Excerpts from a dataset

____________________

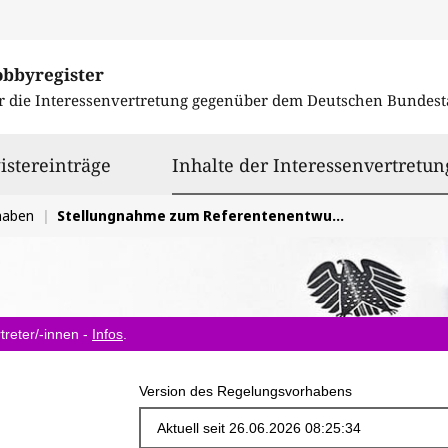
obbyregister
r die Interessenvertretung gegenüber dem
Deutschen Bundest
istereinträge
Inhalte der Interessenvertretun
haben
Stellungnahme zum Referentenentwurf eines Bürokratierückbaugesetzes des BMLEH. Fachlich begründete Anmerkungen zu Teilen des Gesetzestextes
treter/-innen -
Infos
.
Version des Regelungsvorhabens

____________________

## What is needed
Retype, exactly as written, each line from the one that has "Deutschen Bundest" to the bottom of the entries above, and include both of those lines.

## Reply to the task
Deutschen Bundest
istereinträge
Inhalte der Interessenvertretun
haben
Stellungnahme zum Referentenentwurf eines Bürokratierückbaugesetzes des BMLEH. Fachlich begründete Anmerkungen zu Teilen des Gesetzestextes
treter/-innen -
Infos
.
Version des Regelungsvorhabens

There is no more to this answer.